Information provided START
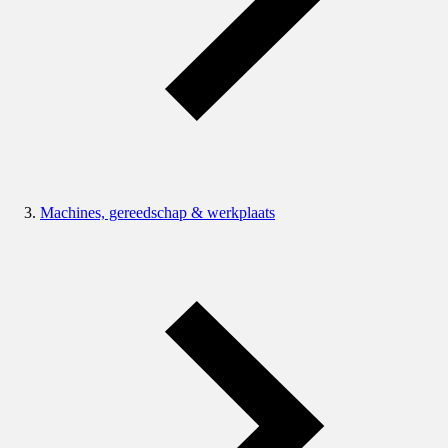
Machines, gereedschap & werkplaats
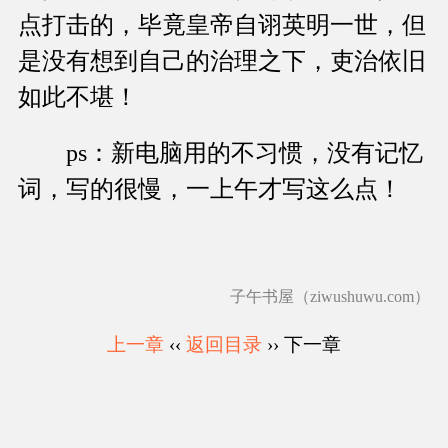
点打击的，毕竟皇帝自诩英明一世，但
是没有想到自己的治理之下，吏治依旧
如此不堪！
ps：新电脑用的不习惯，没有记忆
词，写的很慢，一上午才写这么点！
子午书屋（ziwushuwu.com）
上一章
‹‹
返回目录
›› 下一章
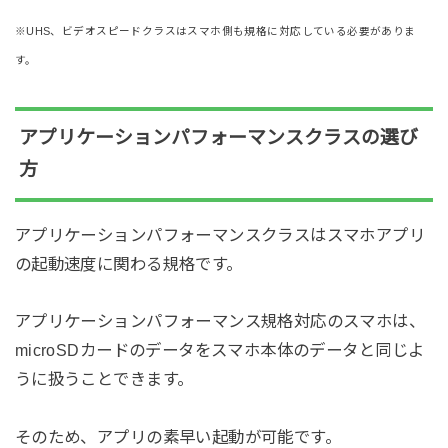
※UHS、ビデオスピードクラスはスマホ側も規格に対応している必要がありま
す。
アプリケーションパフォーマンスクラスの選び
方
アプリケーションパフォーマンスクラスはスマホアプリ
の起動速度に関わる規格です。
アプリケーションパフォーマンス規格対応のスマホは、
microSDカードのデータをスマホ本体のデータと同じよ
うに扱うことできます。
そのため、アプリの素早い起動が可能です。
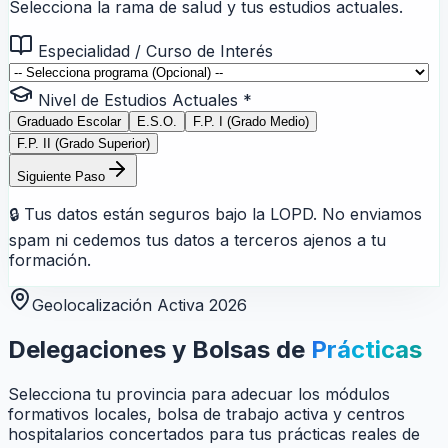
Selecciona la rama de salud y tus estudios actuales.
Especialidad / Curso de Interés
Nivel de Estudios Actuales *
Graduado Escolar
E.S.O.
F.P. I (Grado Medio)
F.P. II (Grado Superior)
Siguiente Paso
🔒 Tus datos están seguros bajo la LOPD. No enviamos
spam ni cedemos tus datos a terceros ajenos a tu
formación.
Geolocalización Activa 2026
Delegaciones y Bolsas de
Prácticas
Selecciona tu provincia para adecuar los módulos
formativos locales, bolsa de trabajo activa y centros
hospitalarios concertados para tus prácticas reales de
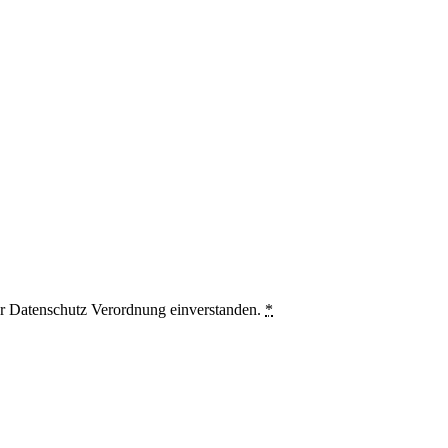
er Datenschutz Verordnung einverstanden.
*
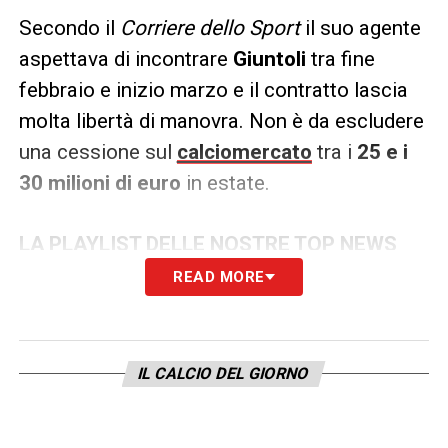
Secondo il
Corriere dello Sport
il suo agente
aspettava di incontrare
Giuntoli
tra fine
febbraio e inizio marzo e il contratto lascia
molta libertà di manovra. Non è da escludere
una cessione sul
calciomercato
tra i
25 e i
30 milioni di euro
in estate.
LA PLAYLIST DELLE NOSTRE TOP NEWS
READ MORE
IL CALCIO DEL GIORNO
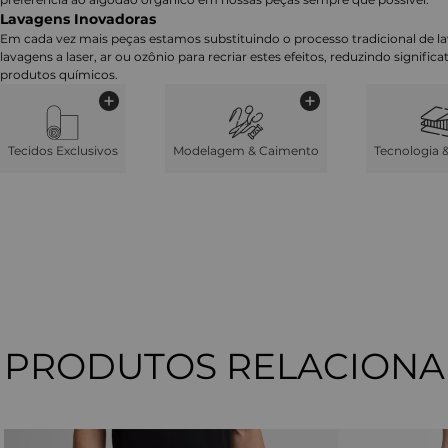
Lavagens Inovadoras
Em cada vez mais peças estamos substituindo o processo tradicional de 
lavagens a laser, ar ou ozônio para recriar estes efeitos, reduzindo signifi
produtos químicos.
Tecidos Exclusivos
Modelagem & Caimento
Tecnologia 
PRODUTOS RELACION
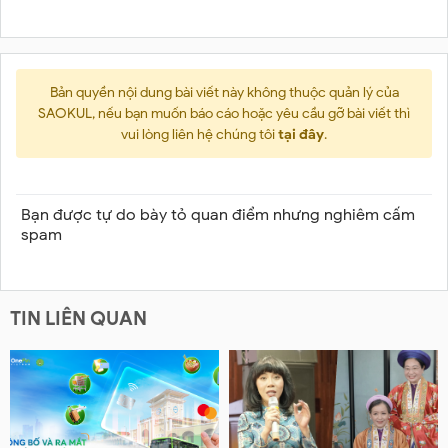
Bản quyền nội dung bài viết này không thuộc quản lý của
SAOKUL, nếu bạn muốn báo cáo hoặc yêu cầu gỡ bài viết thì
vui lòng liên hệ chúng tôi
tại đây
.
Bạn được tự do bày tỏ quan điểm nhưng nghiêm cấm
spam
TIN LIÊN QUAN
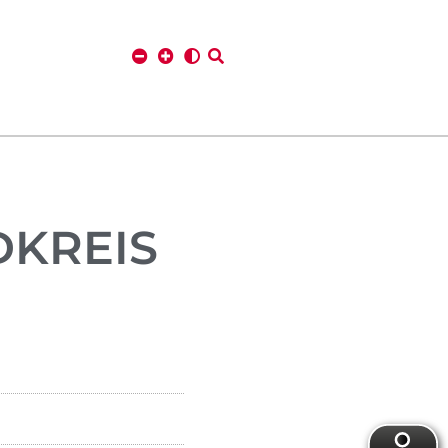
DKREIS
Information provided END
About this exercise: Would you please return all lines of the data that include the word "datos"?

Answer space:
🔒 Tus datos están seguros bajo la LOPD. No enviamos
spam ni cedemos tus datos a terceros ajenos a tu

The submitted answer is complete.